[Data entries]
· · · · ·

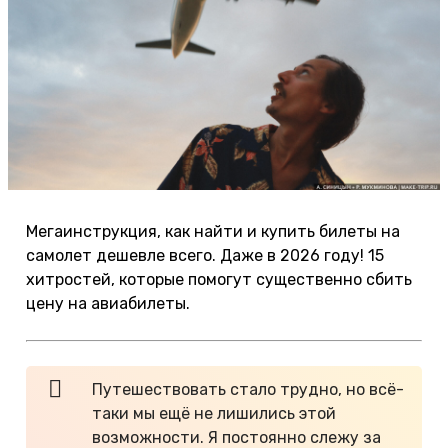
Мегаинструкция, как найти и купить билеты на
самолет дешевле всего. Даже в 2026 году! 15
хитростей, которые помогут существенно сбить
цену на авиабилеты.
Путешествовать стало трудно, но всё-
таки мы ещё не лишились этой
возможности. Я постоянно слежу за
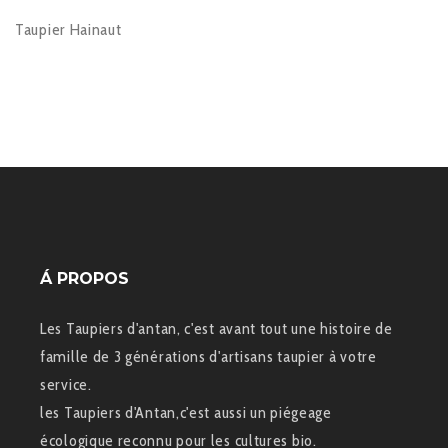
Taupier Hainaut
Á PROPOS
Les Taupiers d'antan, c'est avant tout une histoire de
famille de 3 générations d'artisans taupier à votre
service.
les Taupiers d'Antan,c'est aussi un piégeage
écologique reconnu pour les cultures bio.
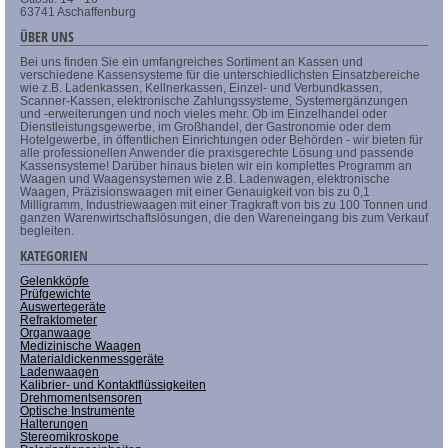
63741 Aschaffenburg
ÜBER UNS
Bei uns finden Sie ein umfangreiches Sortiment an Kassen und
verschiedene Kassensysteme für die unterschiedlichsten Einsatzbereiche
wie z.B. Ladenkassen, Kellnerkassen, Einzel- und Verbundkassen,
Scanner-Kassen, elektronische Zahlungssysteme, Systemergänzungen
und -erweiterungen und noch vieles mehr. Ob im Einzelhandel oder
Dienstleistungsgewerbe, im Großhandel, der Gastronomie oder dem
Hotelgewerbe, in öffentlichen Einrichtungen oder Behörden - wir bieten für
alle professionellen Anwender die praxisgerechte Lösung und passende
Kassensysteme! Darüber hinaus bieten wir ein komplettes Programm an
Waagen und Waagensystemen wie z.B. Ladenwagen, elektronische
Waagen, Präzisionswaagen mit einer Genauigkeit von bis zu 0,1
Milligramm, Industriewaagen mit einer Tragkraft von bis zu 100 Tonnen und
ganzen Warenwirtschaftslösungen, die den Wareneingang bis zum Verkauf
begleiten.
KATEGORIEN
Gelenkköpfe
Prüfgewichte
Auswertegeräte
Refraktometer
Organwaage
Medizinische Waagen
Materialdickenmessgeräte
Ladenwaagen
Kalibrier- und Kontaktflüssigkeiten
Drehmomentsensoren
Optische Instrumente
Halterungen
Stereomikroskope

· · · · ·

PROBLEM TO SOLVE:
Would you tally the lines above that include "einer" and reply with only the total?

FINAL ANSWER:
2